Strengths identified by the reviewers include:

  1. The dimensionality compression goodness function is novel and original in this setting.

  2. Performance on the benchmark datasets provide improvement over the original forward-forward algorithm.

  3. The introduction of noise to enable learning and circumvent the need for negative samples is of interest.

Weaknesses identified, which the authors should try to address, include:

  1. Algorithm demonstrated only on shallow architectures.

  2. The mathematical notation is imprecise.

  3. Although the performance is better than the original forward-forward algorithm it is not better than other biologically plausible algorithms.

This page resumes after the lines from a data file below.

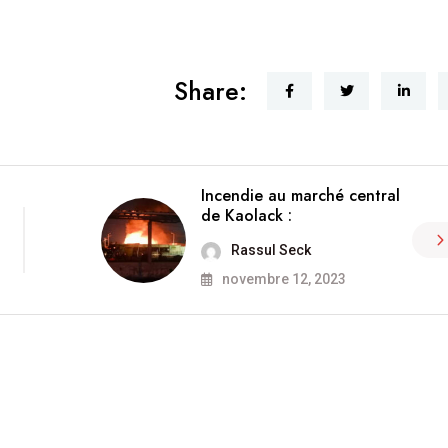
Share:
Incendie au marché central
de Kaolack :
Rassul Seck
novembre 12, 2023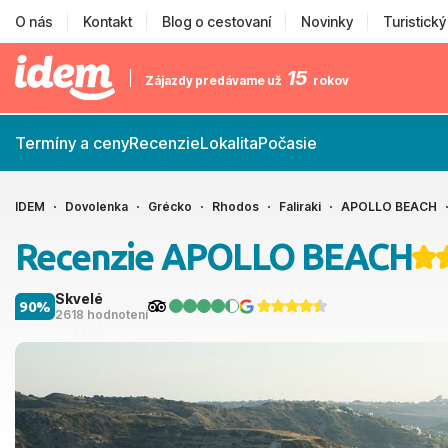
O nás
Kontakt
Blog o cestovaní
Novinky
Turistick
15
Zájazdy predávame už
rokov
Termíny a ceny
Recenzie
Lokalita
Počasie
IDEM
Dovolenka
Grécko
Rhodos
Faliraki
APOLLO BEACH
Recenzie APOLLO BEACH
Skvelé
90%
2618 hodnotení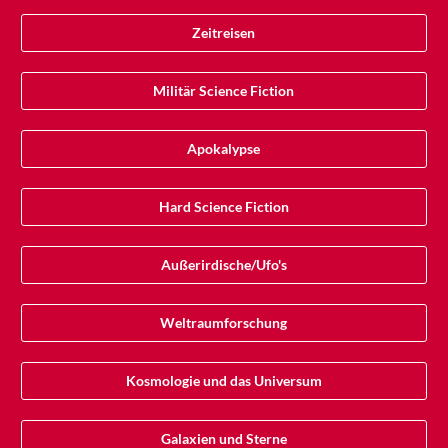
Zeitreisen
Militär Science Fiction
Apokalypse
Hard Science Fiction
Außerirdische/Ufo's
Weltraumforschung
Kosmologie und das Universum
Galaxien und Sterne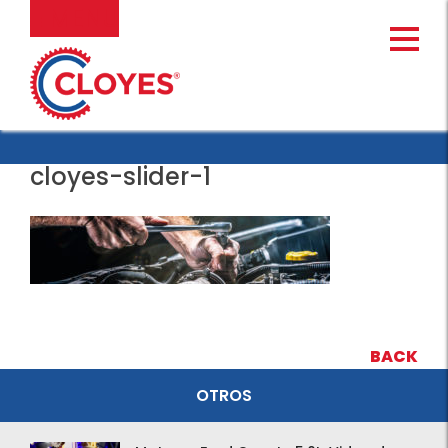
Ir
MENU
al
contenido
cloyes-slider-1
BACK
OTROS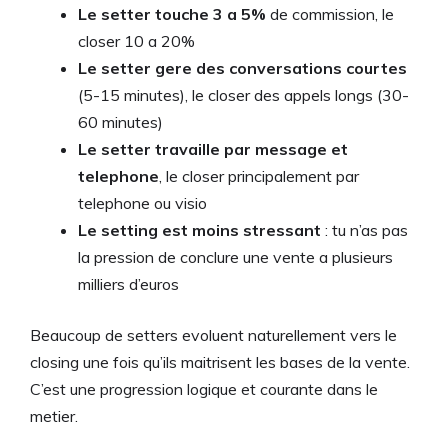
Le setter touche 3 a 5%
de commission, le
closer 10 a 20%
Le setter gere des conversations courtes
(5-15 minutes), le closer des appels longs (30-
60 minutes)
Le setter travaille par message et
telephone
, le closer principalement par
telephone ou visio
Le setting est moins stressant
: tu n’as pas
la pression de conclure une vente a plusieurs
milliers d’euros
Beaucoup de setters evoluent naturellement vers le
closing une fois qu’ils maitrisent les bases de la vente.
C’est une progression logique et courante dans le
metier.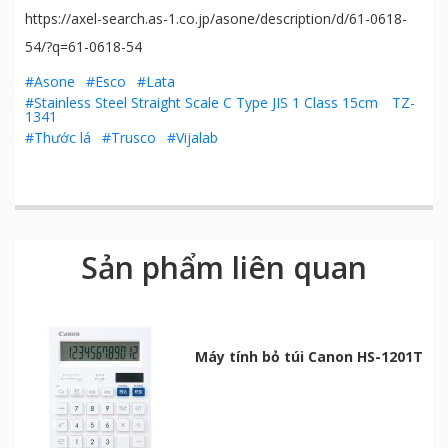
https://axel-search.as-1.co.jp/asone/description/d/61-0618-
54/?q=61-0618-54
#Asone
#Esco
#Lata
#Stainless Steel Straight Scale C Type JIS 1 Class 15cm TZ-
1341
#Thước lá
#Trusco
#Vijalab
Sản phẩm liên quan
Máy tính bỏ túi Canon HS-1201T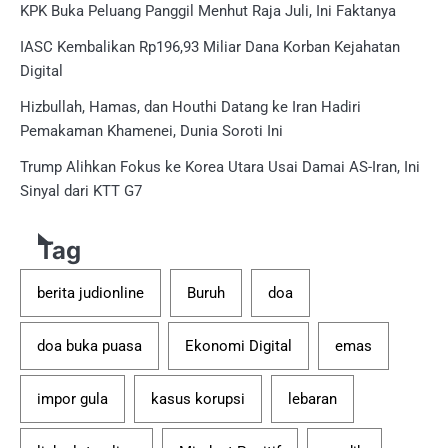
KPK Buka Peluang Panggil Menhut Raja Juli, Ini Faktanya
IASC Kembalikan Rp196,93 Miliar Dana Korban Kejahatan
Digital
Hizbullah, Hamas, dan Houthi Datang ke Iran Hadiri
Pemakaman Khamenei, Dunia Soroti Ini
Trump Alihkan Fokus ke Korea Utara Usai Damai AS-Iran, Ini
Sinyal dari KTT G7
Tag
berita judionline
Buruh
doa
doa buka puasa
Ekonomi Digital
emas
impor gula
kasus korupsi
lebaran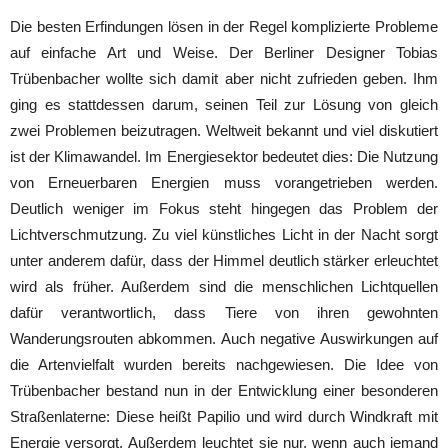
Die besten Erfindungen lösen in der Regel komplizierte Probleme
auf einfache Art und Weise. Der Berliner Designer Tobias
Trübenbacher wollte sich damit aber nicht zufrieden geben. Ihm
ging es stattdessen darum, seinen Teil zur Lösung von gleich
zwei Problemen beizutragen. Weltweit bekannt und viel diskutiert
ist der Klimawandel. Im Energiesektor bedeutet dies: Die Nutzung
von Erneuerbaren Energien muss vorangetrieben werden.
Deutlich weniger im Fokus steht hingegen das Problem der
Lichtverschmutzung. Zu viel künstliches Licht in der Nacht sorgt
unter anderem dafür, dass der Himmel deutlich stärker erleuchtet
wird als früher. Außerdem sind die menschlichen Lichtquellen
dafür verantwortlich, dass Tiere von ihren gewohnten
Wanderungsrouten abkommen. Auch negative Auswirkungen auf
die Artenvielfalt wurden bereits nachgewiesen. Die Idee von
Trübenbacher bestand nun in der Entwicklung einer besonderen
Straßenlaterne: Diese heißt Papilio und wird durch Windkraft mit
Energie versorgt. Außerdem leuchtet sie nur, wenn auch jemand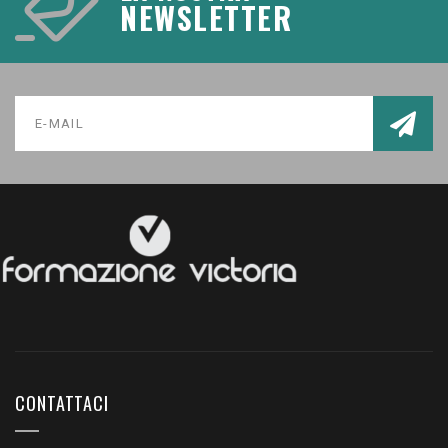
NEWSLETTER
CONTATTACI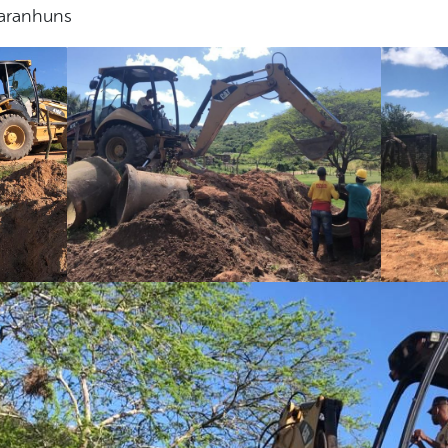
Garanhuns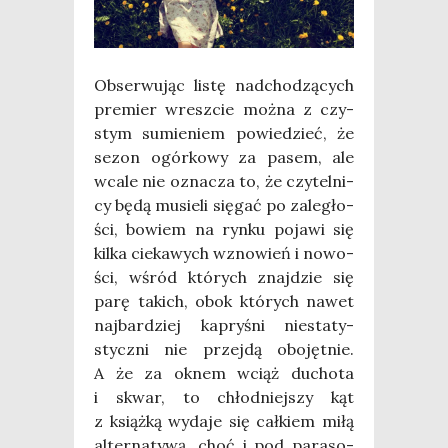
Obser­wu­jąc listę nad­cho­dzą­cych
pre­mier wresz­cie moż­na z czy­
stym sumie­niem powie­dzieć, że
sezon ogór­ko­wy za pasem, ale
wca­le nie ozna­cza to, że czy­tel­ni­
cy będą musie­li się­gać po zale­gło­
ści, bowiem na ryn­ku poja­wi się
kil­ka cie­ka­wych wzno­wień i nowo­
ści, wśród któ­rych znaj­dzie się
parę takich, obok któ­rych nawet
naj­bar­dziej kapry­śni nie­sta­ty­
stycz­ni nie przej­dą obo­jęt­nie.
A że za oknem wciąż ducho­ta
i skwar, to chłod­niej­szy kąt
z książ­ką wyda­je się cał­kiem miłą
alter­na­ty­wą, choć i pod para­so­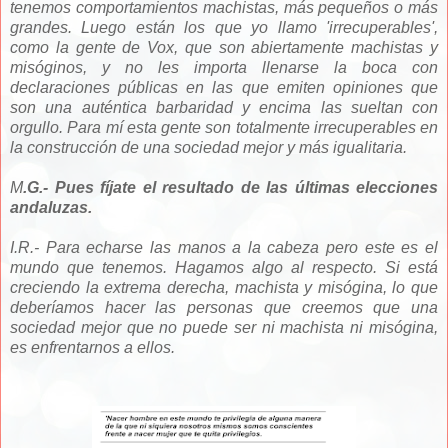
tenemos comportamientos machistas, más pequeños o más
grandes. Luego están los que yo llamo 'irrecuperables',
como la gente de Vox, que son abiertamente machistas y
misóginos, y no les importa llenarse la boca con
declaraciones públicas en las que emiten opiniones que
son una auténtica barbaridad y encima las sueltan con
orgullo. Para mí esta gente son totalmente irrecuperables en
la construcción de una sociedad mejor y más igualitaria.
M
.G.- Pues fíjate el resultado de las últimas elecciones
andaluzas.
I.R.- Para echarse las manos a la cabeza pero este es el
mundo que tenemos. Hagamos algo al respecto. Si está
creciendo la extrema derecha, machista y misógina, lo que
deberíamos hacer las personas que creemos que una
sociedad mejor que no puede ser ni machista ni misógina,
es enfrentarnos a ellos.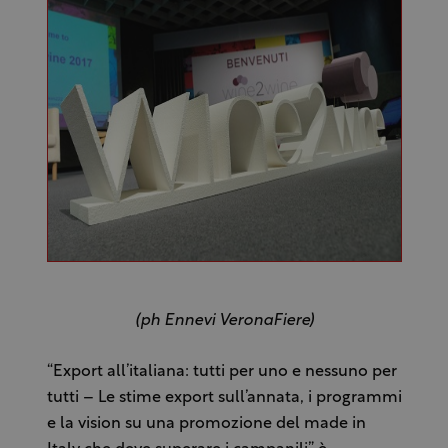
(ph Ennevi VeronaFiere)
“Export all’italiana: tutti per uno e nessuno per
tutti – Le stime export sull’annata, i programmi
e la vision su una promozione del made in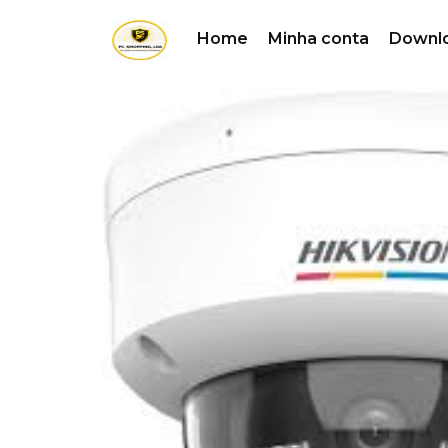
Home
Minha conta
Downl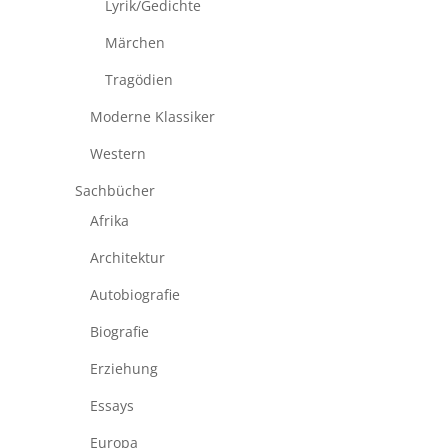
Lyrik/Gedichte
Märchen
Tragödien
Moderne Klassiker
Western
Sachbücher
Afrika
Architektur
Autobiografie
Biografie
Erziehung
Essays
Europa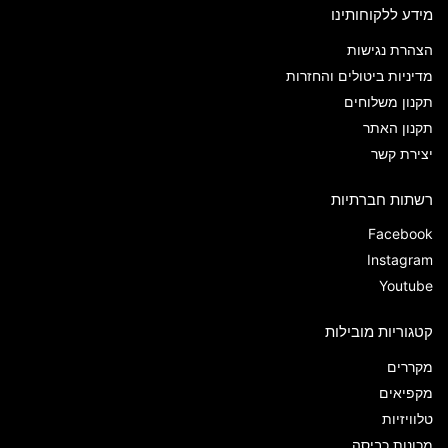
מידע ללקוחותינו
הצהרת נגישות
מדיניות ביטולים והחזרות
תקנון משלוחים
תקנון האתר
יצירת קשר
רשתות חברתיות
Facebook
Instagram
Youtube
קטגוריות מובילות
מקררים
מקפיאים
טלוויזיות
מכונות כביסה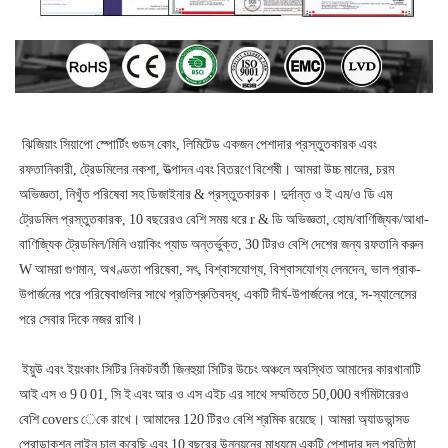
 ঝিজিয়াং সিয়াপো স্পোর্টিং গুডস কোং, লিমিটেড একজন পেশাদার প্রস্তুতকারক এবং 
রফতানিকারী, ট্রেডমিলের নকশা, উত্পাদন এবং বিতরণে বিশেষী। আমরা উচ্চ মানের, চরম 
অভিজ্ঞতা, নিখুঁত পরিষেবা সহ ডিজাইনার & প্রস্তুতকারক। দুর্দান্ত ও ই এম/ও ডি এম 
ট্রেডমিল প্রস্তুতকারক, 10 বছরেরও বেশি সময় ধরে r & ডি অভিজ্ঞতা, হোম/বাণিজ্যিক/আধা-
বাণিজ্যিক ট্রেডমিল/মিনি ওয়াকিং প্যাড অন্তর্ভুক্ত, 30 টিরও বেশি দেশের জন্য রফতানি করুন 
W আমরা গুণমান, অখণ্ডতা পরিষেবা, সৎ, বিশ্বাসযোগ্য, বিশ্বাসযোগ্য লেনদেন, ভাল প্রাক-
উপার্জনের পরে পরিষেবাগুলির সাথে প্রতিশ্রুতিবদ্ধ, একটি দীর্ঘ-উপার্জনের পরে, স-স্যালেসের 
 ইয়ুউ এবং ইয়ংকাং সিটির নিকটবর্তী জিনহুয়া সিটির উচেং অঞ্চলে অবস্থিত আমাদের কারখানাটি 
আই এস ও 9 0 01, সি ই এবং আর ও এস এইচ এর সাথে সম্মতিতে 50,000 বর্গমিটারেরও 
বেশি covers েকে রাখে। আমাদের 120 টিরও বেশি শ্রমিক রয়েছে। আমরা অ্যাডভান্সড 
প্রোডাকশন লাইন চালু করেছি এবং 10 বছরের উন্নয়নের মাধ্যমে একটি পেশাদার দল প্রতিষ্ঠা 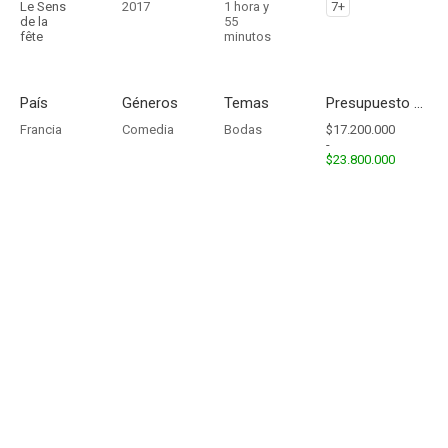
Le Sens
2017
1 hora y
7+
de la
55
fête
minutos
País
Géneros
Temas
Presupuesto - Ingresos
Francia
Comedia
Bodas
$17.200.000
-
$23.800.000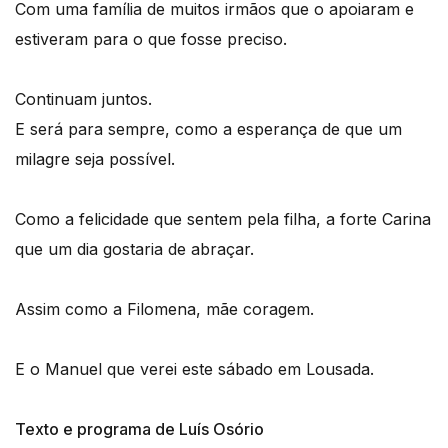
Com uma família de muitos irmãos que o apoiaram e
estiveram para o que fosse preciso.
Continuam juntos.
E será para sempre, como a esperança de que um
milagre seja possível.
Como a felicidade que sentem pela filha, a forte Carina
que um dia gostaria de abraçar.
Assim como a Filomena, mãe coragem.
E o Manuel que verei este sábado em Lousada.
Texto e programa de Luís Osório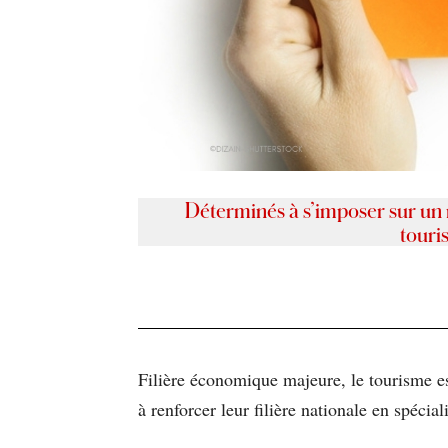
Déterminés à s’imposer sur un 
touri
Filière économique majeure, le tourisme es
à renforcer leur filière nationale en spéci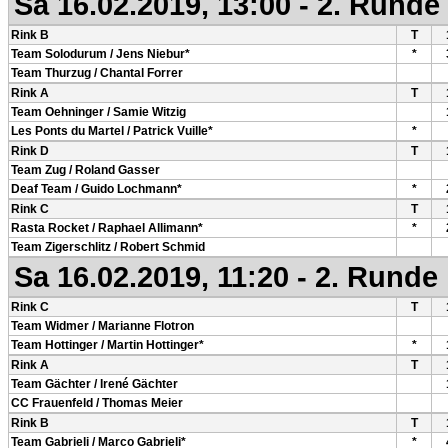
Sa 16.02.2019, 13:00 - 2. Runde
Rink B
T
Team Solodurum / Jens Niebur*
*
Team Thurzug / Chantal Forrer
Rink A
T
Team Oehninger / Samie Witzig
Les Ponts du Martel / Patrick Vuille*
*
Rink D
T
Team Zug / Roland Gasser
Deaf Team / Guido Lochmann*
*
Rink C
T
Rasta Rocket / Raphael Allimann*
*
Team Zigerschlitz / Robert Schmid
Sa 16.02.2019, 11:20 - 2. Runde
Rink C
T
Team Widmer / Marianne Flotron
Team Hottinger / Martin Hottinger*
*
Rink A
T
Team Gächter / Irené Gächter
CC Frauenfeld / Thomas Meier
Rink B
T
Team Gabrieli / Marco Gabrieli*
*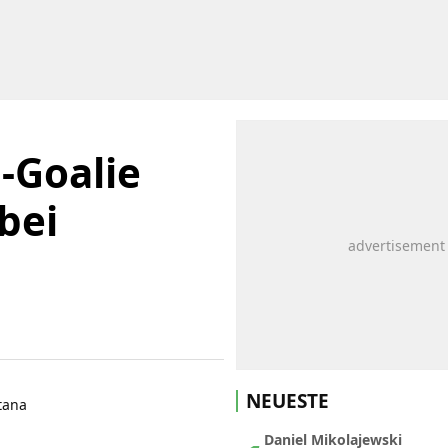
-Goalie
bei
NEUESTE
Daniel Mikolajewski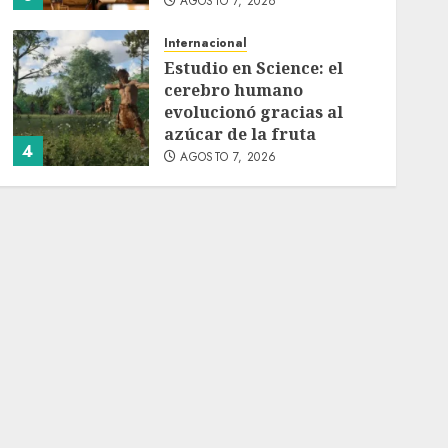
AGOSTO 7, 2026
Internacional
Estudio en Science: el
cerebro humano
evolucionó gracias al
azúcar de la fruta
4
AGOSTO 7, 2026
Internacional
EE.UU. amplía revisión
de redes sociales para
visados de periodistas y
ciertos ciudadanos de
5
México y Canadá
AGOSTO 7, 2026
Internacional
Portada
Desplome de la IA
arrastra a fondos
estrella de Wall Street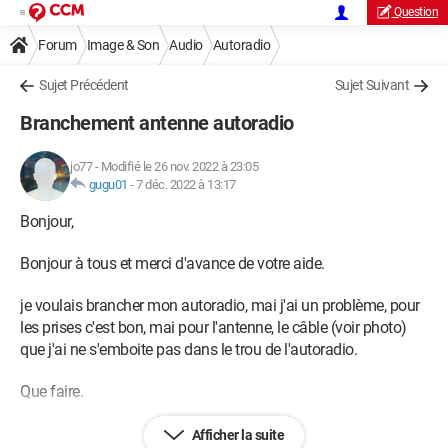
Question
Forum
Image & Son
Audio
Autoradio
Sujet Précédent
Sujet Suivant
Branchement antenne autoradio
jo77
-
Modifié le 26 nov. 2022 à 23:05
gugu01
-
7 déc. 2022 à 13:17
Bonjour,
Bonjour à tous et merci d'avance de votre aide.
je voulais brancher mon autoradio, mai j'ai un problème, pour
les prises c'est bon, mai pour l'antenne, le câble (voir photo)
que j'ai ne s'emboite pas dans le trou de l'autoradio.
Que faire.
Merci
Afficher la suite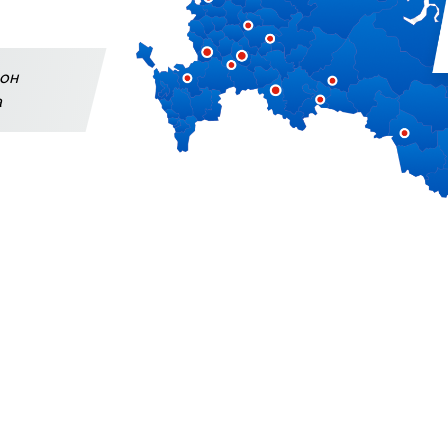
фон
а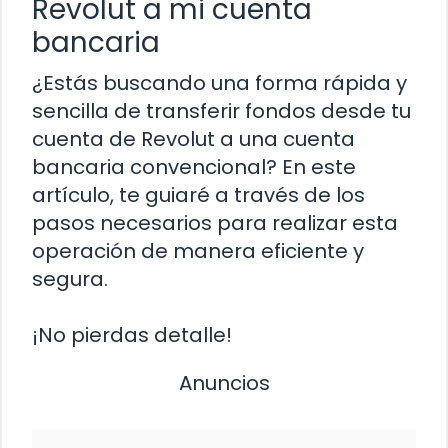
Revolut a mi cuenta
bancaria
¿Estás buscando una forma rápida y
sencilla de transferir fondos desde tu
cuenta de Revolut a una cuenta
bancaria convencional? En este
artículo, te guiaré a través de los
pasos necesarios para realizar esta
operación de manera eficiente y
segura.
¡No pierdas detalle!
Anuncios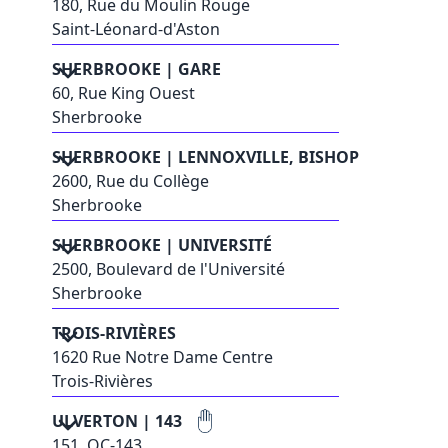
180, Rue du Moulin Rouge
Saint-Léonard-d'Aston
SHERBROOKE | GARE
60, Rue King Ouest
Sherbrooke
SHERBROOKE | LENNOXVILLE, BISHOP
2600, Rue du Collège
Sherbrooke
SHERBROOKE | UNIVERSITÉ
2500, Boulevard de l'Université
Sherbrooke
TROIS-RIVIÈRES
1620 Rue Notre Dame Centre
Trois-Rivières
ULVERTON | 143
151, QC-143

The authors in their rebuttal did a good job explaining some misunderstandings regarding biological plausibility and the effectiveness of the method with deeper architectures. This convinced some of the reviewers to upgrade their score.

After rebuttal, the paper received 1 Accept, and 3 Borderline accepts. As such I am inclined to recommend acceptance of the paper. The authors should make a reasonable effort to address the concerns of the reviewers in the final paper version.